When adding indexes you need to balance out disk space, query performance, and the performance of updating and inserting into the tables. You can get away with more indexes on tables that are static and don't change much as opposed to tables with millions of updates a day. You'll start feeling the affects of index maintenance at that point. What is acceptable in your environment though is and can only be determined by you and your organization.
When doing your analysis, be sure to generate/update your table and index statistics so that you can be assured of accurate calculations.
As a general rule, you should have indexes on all primary keys (you don't have a choice in that), all foreign keys, and any other fields you commonly use to fetch rows.
For example, if I commonly look up users by username, I would have that indexed, even if user ID was the primary key.
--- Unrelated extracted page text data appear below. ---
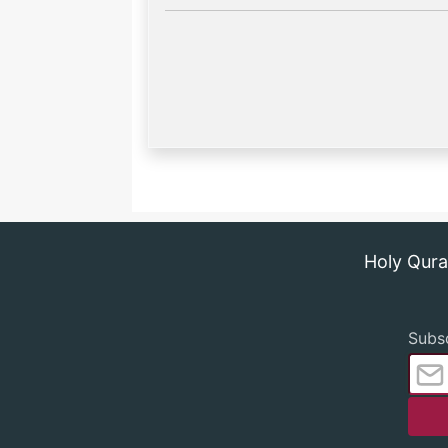
Holy Qur
Subsc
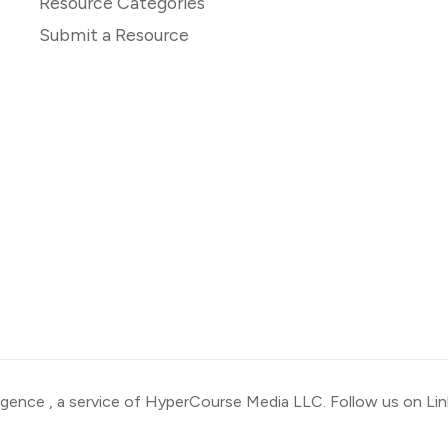
Resource Categories
Submit a Resource
ligence
, a service of HyperCourse Media LLC. Follow us on
Li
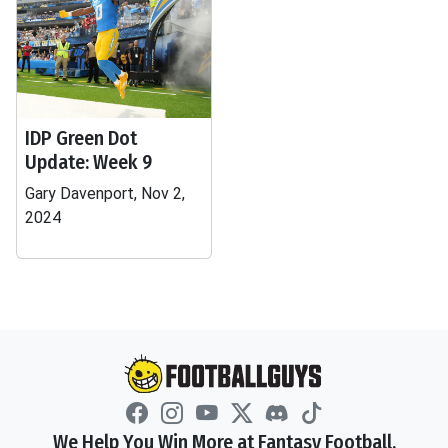
IDP Green Dot
Update: Week 9
Gary Davenport, Nov 2,
2024
We Help You Win More at Fantasy Football.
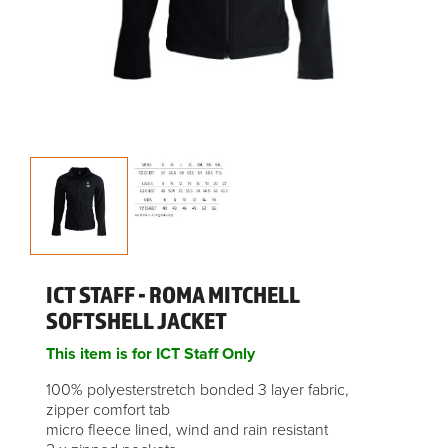
ICT STAFF - ROMA MITCHELL
SOFTSHELL JACKET
This item is for ICT Staff Only
100% polyesterstretch bonded 3 layer fabric,
zipper comfort tab
micro fleece lined, wind and rain resistant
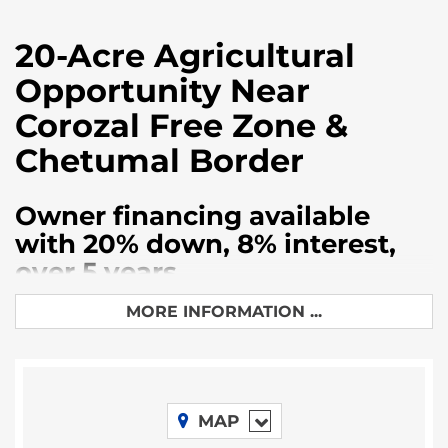
20-Acre Agricultural
Opportunity Near
Corozal Free Zone &
Chetumal Border
Owner financing available
with 20% down, 8% interest,
over 5 years
Discover an exceptional investment opportunity
MORE INFORMATION ...
with this prime 20 acre parcel of farmland located in
Belize’s rapidly developing Corozal District.
Strategically positioned just minutes from the
bustling Corozal Free Zone and the Mexican border
MAP
crossing at Chetumal, this property offers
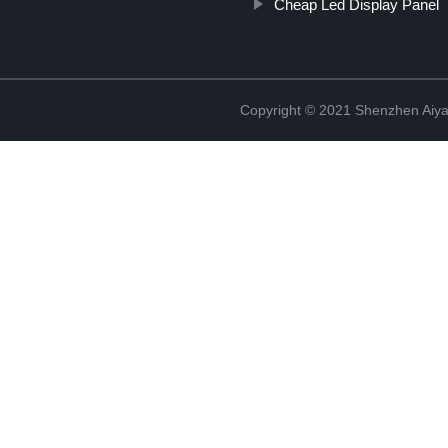
Cheap Led Display Panel
Copyright © 2021 Shenzhen Aiyan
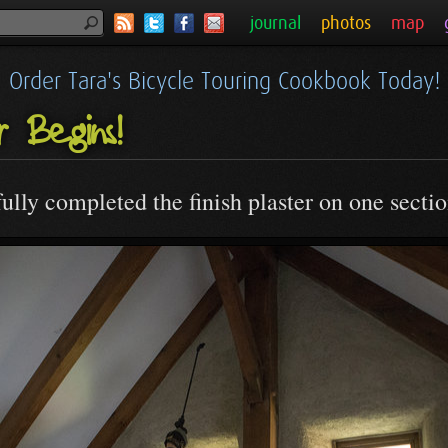
journal
photos
map
Order Tara's Bicycle Touring Cookbook Today!
er Begins!
lly completed the finish plaster on one sectio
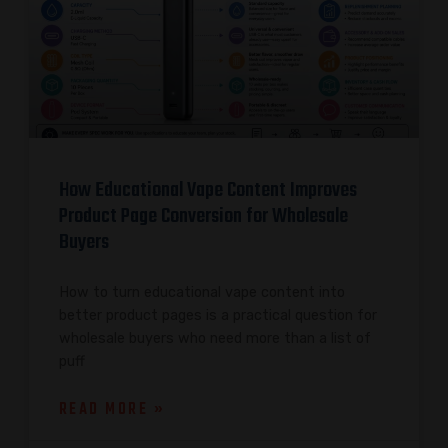
How Educational Vape Content Improves
Product Page Conversion for Wholesale
Buyers
How to turn educational vape content into
better product pages is a practical question for
wholesale buyers who need more than a list of
puff
READ MORE »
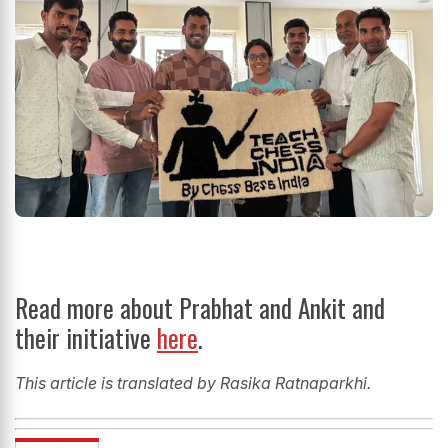
Read more about Prabhat and Ankit and
their initiative
here
.
This article is translated by Rasika Ratnaparkhi.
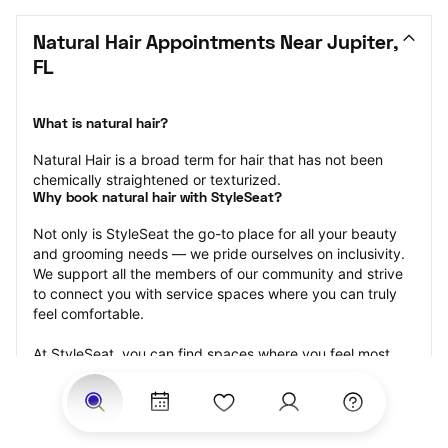
Natural Hair Appointments Near Jupiter, 
FL
What is natural hair?
Natural Hair is a broad term for hair that has not been 
chemically straightened or texturized.
Why book natural hair with StyleSeat?
Not only is StyleSeat the go-to place for all your beauty 
and grooming needs — we pride ourselves on inclusivity. 
We support all the members of our community and strive 
to connect you with service spaces where you can truly 
feel comfortable.
At StyleSeat, you can find spaces where you feel most 
connected — Black-owned, women-owned, queer-owned, 
LGBTQ-friendly — to name a few, and get serviced by 
beauty and grooming professionals who will help you look 
your best and feel more confident by the end of your 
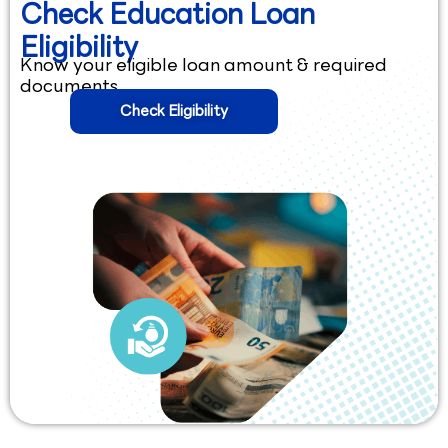
Check Education Loan
Eligibility
Know your eligible loan amount & required
documents.
Check Eligibility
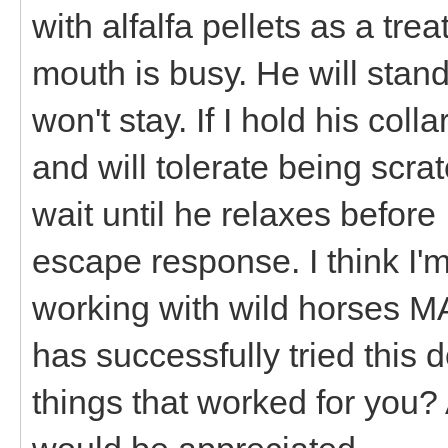
with alfalfa pellets as a tre
mouth is busy. He will stand 
won't stay. If I hold his col
and will tolerate being scra
wait until he relaxes before
escape response. I think I'm 
working with wild horses 
has successfully tried this
things that worked for you? 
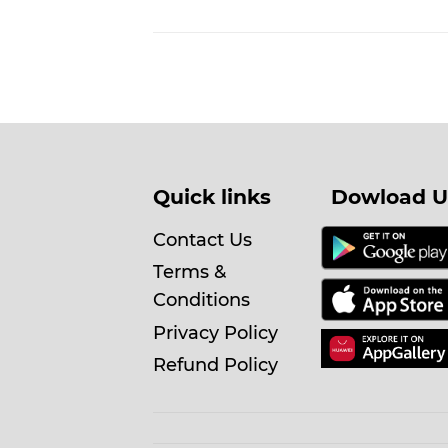
Quick links
Dowload U
Contact Us
Terms &
Conditions
Privacy Policy
Refund Policy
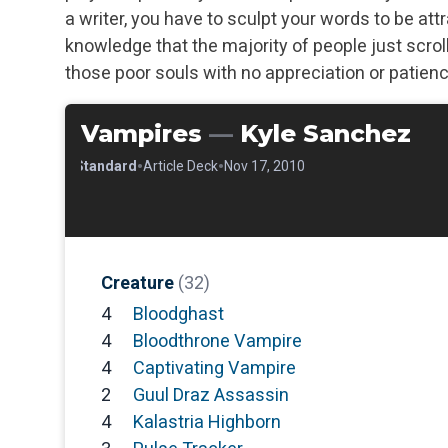
a writer, you have to sculpt your words to be att
knowledge that the majority of people just scroll 
those poor souls with no appreciation or patien
Vampires
—
Kyle Sanchez
•
•
•
Standard
Article Deck
Nov 17, 2010
Creature
(32)
4
Bloodghast
4
Bloodthrone Vampire
4
Captivating Vampire
2
Guul Draz Assassin
4
Kalastria Highborn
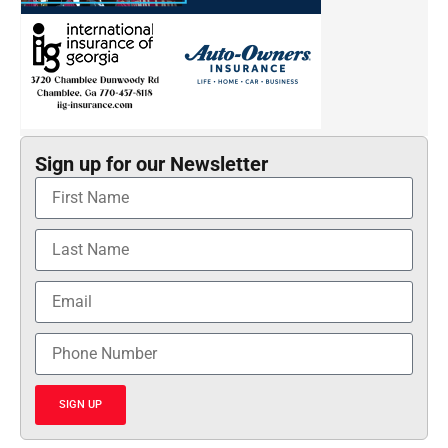
Sign up for our Newsletter
SIGN UP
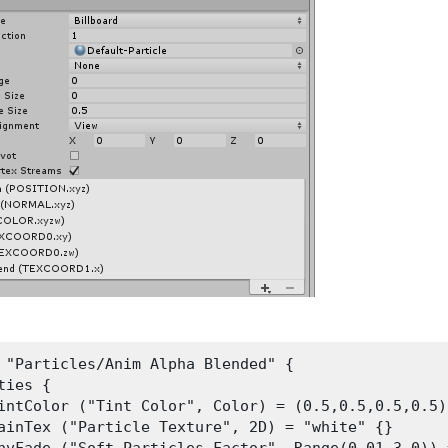
 "Particles/Anim Alpha Blended" {

ties {

intColor ("Tint Color", Color) = (0.5,0.5,0.5,0.5)

ainTex ("Particle Texture", 2D) = "white" {}
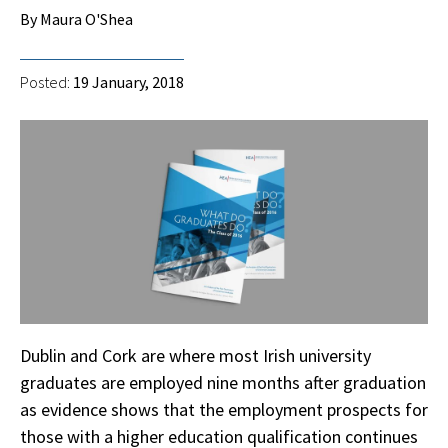
By Maura O'Shea
Posted:
19 January, 2018
Dublin and Cork are where most Irish university
graduates are employed nine months after graduation
as evidence shows that the employment prospects for
those with a higher education qualification continues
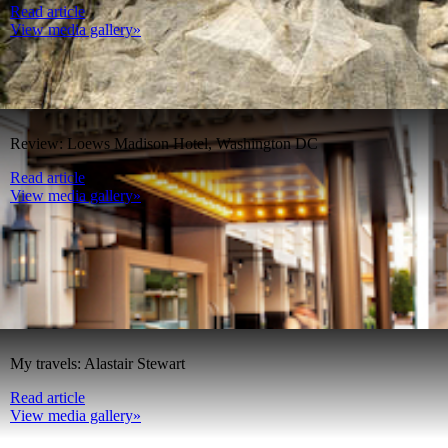
Read article
View media gallery»
Review: Loews Madison Hotel, Washington DC
Read article
View media gallery»
My travels: Alastair Stewart
Read article
View media gallery»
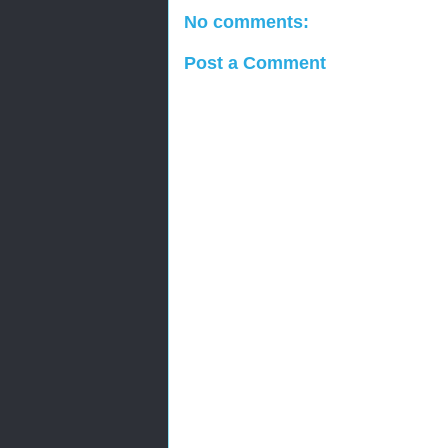
No comments:
Post a Comment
How many indexes depends entirely on the queries your running, what kinds of joins are being done (if any), the kind of data stored in the table and how big the tables are (as well as many other factors). There's really no exact science to it. The greatest tool in your arsenal for figuring out how to optimize a query is explain. Using explain you can find out what kind of joins are being down, what possible keys could be used and which key (if any) was used as well as how many rows were examined for each table in the join.
Using this information you can decide how to key your tables and/or modify your queries to make them more efficient. The syntax for explain is very simple.
EXPLAIN SELECT * FROM `categories` ORDER BY `orderid` ASC;
Note, explain does not actually run the query. So if you're using this to debug a query that takes 5 minutes to run, explain will still be very fast.
You do need to be careful when adding indexes though as they do cause inserts and updates to go slower and on very large tables this performance hit can become noticeable. Especially if that same table is used for a lot of reads. While adding a lot of indexes generally won't kill the performance of a query, you should still only add them as yo
Also keep in mind that MySQL will use a maximum of one index per select statement (although if you are using a join, it can also use one for each join). So indexing just because is a waste of disk space and will slow the database down on writes. If you commonly use a where statement on two columns, do one index containing both of those columns, it will be significantly faster than indexing just one alone.
An index can speed up a SELECT query, but it will slow down INSERT/UPDATE/DELETE queries because they need to update the index as well, not just the row.
This is just personal opinion (I've got no facts to back it up), but I think that if there is a query that is taking a long time and an index would speed it up - go for it! "Too many" indexes would be if you added indexes that didn't do any good (e.g. there were no queries it would speed up). For example, a silly thing to do would be to place an index on every column "just because".
There's no magic number for the "best" number of indexes. The basic rule is this: add indexes for queries that are used often and/or need to run quickly.
Having "too many" indexes shouldn't slow down queries, but it each index added adds a small amount of time to add/update items in the db (since it modifies the indices as well), and a small amount of space. However, if you're just adding indexes as required, this is probably not a big concern.